Giustamente l'analisi parte da alcuni dati inconfutabili: i ragazzi che dichiarano di frequentare la chiesa una volta alla settimana – secondo una recente indagine dell'Istituto Toniolo – sono poco più del 10 per cento, molti lo fanno in maniera del tutto occasionale, una o qualche volta durante l'anno (il 20%), mentre il 25% non vi partecipa mai. A livello complessivo, il fatto rilevante è che non solo diminuisce chi si definisce cattolico, «ma per la prima volta nella storia la maggioranza di chi si riconosce cattolico non partecipa ai riti». Dinanzi a cifre che testimoniano come la secolarizzazione continui a galoppare a vele spiegate, sarebbe un errore irrigidirsi invocando un ritorno al passato e condannando sic et simpliciter il nuovo che avanza.

Si tratta innanzitutto, per l'autore, di essere consapevoli del cambiamento e di immergervisi: «I riti religiosi hanno un'altissima densità di senso, così alta che sembra non essere supportata dalla capacità rituale della nostra epoca. Ma non è un problema degli altari o dei confessionali: è una questione più estesa. Viviamo un'epoca di riti tristi caratterizzati da basse densità di significati». Così, Manuel Belli prova a prendere in esame alcune esperienze di base della ritualità, dal mangiare al viaggiare, dall'ascoltare musica all'uso di internet, dal giocare al lavorare sino alle relazioni amorose. Il tutto per far capire come, se l'approccio dominante sembra caratterizzato dalla provvisorietà e dall'occasionalità, ci possono essere modalità di intervento da parte dei credenti che aiutino ad andare oltre una prospettiva di corta durata. Urto e ozio, per quanto paradossali, sono allora due parole chiave.

Urto sta per capacità di tornare a provocare come fece Paolo all'Areopago: «Non abbiamo stretto troppi compromessi, per cui l'ideale del cristiano è troppo simile a quello di un bravo ragazzo pieno di valori? Dovremmo forse recuperare una dimensione di urto? Non violento e polemico, ma profetico». Ozio invece sta per fare spazio al silenzio e al raccoglimento, quello che nel caso del gioco dei bambini è il tempo della noia da cui scaturiscono nuove modalità di divertimento. Così può essere anche per gli adulti: avere momenti di pausa e meditazione può accendere la fantasia e stimolare nuove esperienze positive. Ma come detto situazioni quali i riti del viaggio all'epoca di Ryanair o dell'amore all'epoca di Tinder interrogano i cristiani: «Che il postmoderno sia un periodo dove si è contemporaneamente ovunque e non si è mai da nessuna parte ha risvolti liturgici»: come rendere i pellegrinaggi o le processioni forme autentiche e non sclerotizzate? E quando le relazioni amorose sono perlopiù occasionali o virtuali, come stimolare i ragazzi all'idea del «camminare insieme sfidando il tempo e azzardando un "per sempre"?».

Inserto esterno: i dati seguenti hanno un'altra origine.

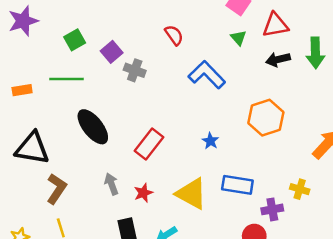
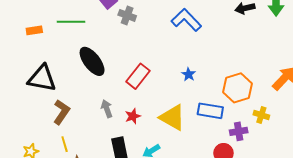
orange hexagon: (266, 118) -> (237, 88), moved

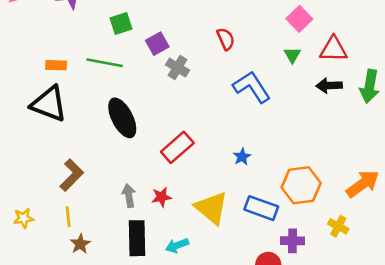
black triangle: (42, 78) -> (49, 104), moved
gray arrow: (107, 109) -> (129, 196), moved
yellow cross: (261, 115) -> (338, 226), moved

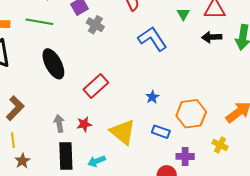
blue star: (242, 157) -> (152, 97), moved
blue rectangle: (261, 208) -> (161, 132), size x0.7

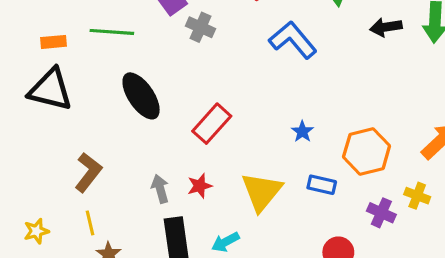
yellow triangle: (123, 132) -> (262, 192), turned 36
purple cross: (185, 156) -> (381, 213), moved, turned 30

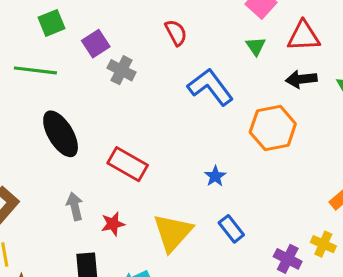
red rectangle: (212, 124) -> (128, 164), turned 75
orange hexagon: (367, 151) -> (273, 128), moved
blue rectangle: (322, 185) -> (231, 229), turned 36
gray arrow: (160, 189) -> (75, 206), moved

L'autore non ha risposte preconfezionate dinanzi a queste nuove sfide: l'invito è prima di tutto a conoscere la realtà in mutamento e, per quanto riguarda la liturgia, a curare i tempi di ascolto della Parola, a creare possibilità di approfondimento e tempi di contemplazione: «Le analisi sociologiche, le tecniche psicologiche e le tattiche animative possono essere utili, ma ogni servizio nella Chiesa è tale quando la sua sintesi è spirituale e contemplativa». Come ha ben scritto al riguardo il fondatore della comunità di Bose Enzo Bianchi, «una liturgia bella non può essere definita una "bella funzione", ma deve essere compresa come liturgia munita di quella bellezza che fa apparire la grazia di Dio». Inutile andare in cerca di aggiunte, decorazioni, ornamenti o pizzi. Né fasto né ieraticità servono all'uopo: la bellezza della liturgia non si esaurisce in una suggestione estetica. Così, può essere egualmente bella, se celebrata con convinzione e serietà, una funzione «in una sperduta parrocchia di un paesino di montagna, cui partecipa un gruppetto di persone anziane, quanto la liturgia di una comunità monastica o di una cappella papale».